Location: Ashland, Oregon
841 posts, read 594,189 times
Reputation: 2687
Many thanks for all your replies - I read each and every one of them and appreciate the time taken to offer me such sage advice.

My house will be put on the market for $750k. I hope to net around $500k after all the fees are paid, mortgage, etc. This is all the money I will have in the world but am fortunate enough to have income from my spouse's pension and SS which ads up to around $3800/month.

There aren't many apartment buildings in my area and I don't want to rent a house that the owner will want to sell in a few years. I want to stay put.

Nice rentals around here are in the $2k range and there are slim pickings.

A lovely retirement (55 plus) neighborhood is being built nearby. The houses are new construction. The one I like will cost around $405k. There are some less expensive ones but smaller, like $385k. HOAs are $185/month and include maintenance (front yard) and a pool.

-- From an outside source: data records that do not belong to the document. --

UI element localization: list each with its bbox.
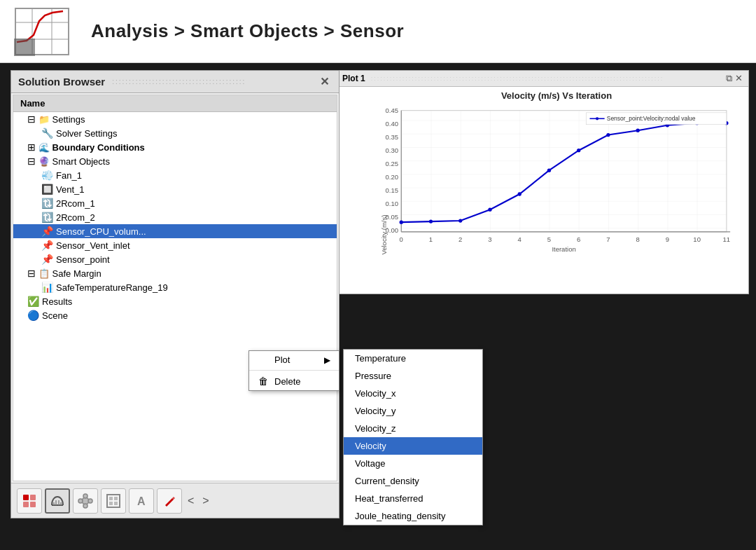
submenu-arrow: ▶ (324, 355, 330, 365)
tree-item-2rcom1[interactable]: 🔃2Rcom_1 (13, 196, 337, 210)
tree-item-scene[interactable]: 🔵Scene (13, 308, 337, 322)
close-button[interactable]: ✕ (317, 75, 332, 88)
svg-rect-6 (23, 495, 29, 500)
tree-expand-icon: 🔧 (41, 128, 53, 139)
tree-item-results[interactable]: ✅Results (13, 294, 337, 308)
svg-text:7: 7 (606, 235, 610, 243)
submenu-current-density[interactable]: Current_density (344, 472, 482, 490)
plot-title: Plot 1 (342, 74, 365, 83)
svg-rect-8 (23, 502, 29, 507)
tree-indent (13, 310, 27, 321)
tree-item-label: 🌊 Boundary Conditions (38, 142, 145, 153)
tree-item-label: Vent_1 (56, 184, 85, 195)
tree-indent (13, 170, 41, 181)
svg-text:Iteration: Iteration (552, 245, 575, 253)
tree-item-label: Solver Settings (56, 128, 117, 139)
tree-expand-icon: ✅ (27, 296, 39, 307)
delete-icon: 🗑 (258, 376, 269, 387)
svg-text:0.25: 0.25 (386, 160, 399, 167)
tree-expand-icon: 🔵 (27, 310, 39, 321)
submenu-velocity-z[interactable]: Velocity_z (344, 420, 482, 437)
tree-item-label: Fan_1 (56, 170, 82, 181)
tree-expand-icon: 📌 (41, 226, 53, 237)
solution-browser-title: Solution Browser (18, 76, 105, 88)
submenu-voltage[interactable]: Voltage (344, 455, 482, 472)
tree-item-label: 🔮 Smart Objects (38, 156, 110, 167)
svg-text:0.45: 0.45 (386, 106, 399, 114)
tree-expand-icon: 📊 (41, 282, 53, 293)
svg-text:Velocity (m/s): Velocity (m/s) (380, 215, 388, 255)
submenu-velocity-y[interactable]: Velocity_y (344, 402, 482, 420)
tree-item-vent1[interactable]: 🔲Vent_1 (13, 182, 337, 196)
tree-item-smart_objects[interactable]: ⊟🔮 Smart Objects (13, 154, 337, 168)
submenu-joule-heating[interactable]: Joule_heating_density (344, 507, 482, 525)
submenu-velocity[interactable]: Velocity (344, 437, 482, 455)
svg-text:0: 0 (400, 235, 403, 243)
tree-item-label: SafeTemperatureRange_19 (56, 282, 168, 293)
plot-float-btn[interactable]: ⧉ (726, 73, 732, 84)
tree-item-sensor_vent[interactable]: 📌Sensor_Vent_inlet (13, 238, 337, 252)
tree-item-settings[interactable]: ⊟📁 Settings (13, 112, 337, 126)
tree-item-label: 2Rcom_2 (56, 212, 95, 223)
chart-svg: 0.00 0.05 0.10 0.15 0.20 0.25 0.30 0.35 … (372, 104, 741, 258)
tree-item-sensor_cpu[interactable]: 📌Sensor_CPU_volum... (13, 224, 337, 238)
tree-item-label: 📁 Settings (38, 114, 85, 125)
logo-area (14, 7, 70, 56)
plot-close-btn[interactable]: ✕ (735, 73, 743, 84)
toolbar-btn-1[interactable] (17, 488, 42, 514)
tree-indent (13, 240, 41, 251)
svg-point-59 (606, 133, 610, 137)
browser-toolbar: A < > (11, 483, 339, 518)
tree-expand-icon: 🔲 (41, 184, 53, 195)
toolbar-btn-2[interactable] (45, 488, 70, 514)
tree-indent (13, 114, 27, 125)
svg-text:0.40: 0.40 (386, 120, 399, 128)
nav-prev[interactable]: < (185, 493, 197, 509)
ctx-delete-label: Delete (274, 376, 301, 387)
svg-text:5: 5 (547, 235, 551, 243)
plot-controls: ⧉ ✕ (726, 73, 743, 84)
nav-next[interactable]: > (200, 493, 211, 509)
svg-text:Sensor_point:Velocity:nodal va: Sensor_point:Velocity:nodal value (607, 115, 696, 122)
svg-point-58 (577, 149, 580, 152)
tree-item-sensor_point[interactable]: 📌Sensor_point (13, 252, 337, 266)
tree-expand-icon: 💨 (41, 170, 53, 181)
ctx-plot-label: Plot (274, 355, 290, 365)
solution-browser-dots: :::::::::::::::::::::::::::::::::::::::: (112, 78, 310, 85)
tree-indent (13, 226, 41, 237)
svg-rect-5 (14, 39, 35, 56)
ctx-menu-delete[interactable]: 🗑 Delete (249, 372, 339, 390)
tree-item-boundary[interactable]: ⊞🌊 Boundary Conditions (13, 140, 337, 154)
tree-expand-icon: ⊟ (27, 114, 36, 125)
tree-indent (13, 128, 41, 139)
tree-expand-icon: 🔃 (41, 212, 53, 223)
tree-item-safe_margin[interactable]: ⊟📋 Safe Margin (13, 266, 337, 280)
tree-indent (13, 156, 27, 167)
tree-expand-icon: 📌 (41, 254, 53, 265)
ctx-menu-plot[interactable]: Plot ▶ (249, 351, 339, 369)
context-menu: Plot ▶ 🗑 Delete (248, 350, 340, 391)
tree-item-safe_temp[interactable]: 📊SafeTemperatureRange_19 (13, 280, 337, 294)
submenu-velocity-x[interactable]: Velocity_x (344, 385, 482, 402)
tree-item-fan1[interactable]: 💨Fan_1 (13, 168, 337, 182)
plot-area: Velocity (m/s) Vs Iteration 0.00 0.05 0.… (337, 87, 748, 283)
submenu-pressure[interactable]: Pressure (344, 367, 482, 385)
toolbar-btn-3[interactable] (73, 488, 98, 514)
svg-point-52 (400, 220, 403, 224)
svg-text:2: 2 (458, 235, 462, 243)
tree-item-2rcom2[interactable]: 🔃2Rcom_2 (13, 210, 337, 224)
toolbar-btn-4[interactable] (101, 488, 126, 514)
toolbar-btn-5[interactable]: A (129, 488, 154, 514)
svg-text:10: 10 (693, 235, 701, 243)
svg-text:1: 1 (429, 235, 433, 243)
tree-container: Name ⊟📁 Settings 🔧Solver Settings ⊞🌊 Bou… (13, 95, 337, 481)
tree-item-label: 2Rcom_1 (56, 198, 95, 209)
tree-indent (13, 212, 41, 223)
submenu-heat-transferred[interactable]: Heat_transferred (344, 490, 482, 507)
toolbar-btn-6[interactable] (157, 488, 182, 514)
tree-content: ⊟📁 Settings 🔧Solver Settings ⊞🌊 Boundary… (13, 112, 337, 322)
submenu-temperature[interactable]: Temperature (344, 350, 482, 367)
tree-item-label: Scene (42, 310, 68, 321)
tree-item-solver_settings[interactable]: 🔧Solver Settings (13, 126, 337, 140)
svg-point-17 (83, 494, 88, 498)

If I spend $405k on a house, my investment guru will have $100k to invest for me. That's it. All the cash I have. But there won't be a mortgage which is good.

The more I think about renting, the more I think it's time to stop worrying and just buy a house in the community I like. If I put it in trust for my kids then they can worry about paying realtor fees and all that stuff. Houses in those communities don't appreciate as much as non-55-plus homes. I am conscious of that.

If anyone is willing to offer any more advice on this subject, my ears are flapping to listen, lol.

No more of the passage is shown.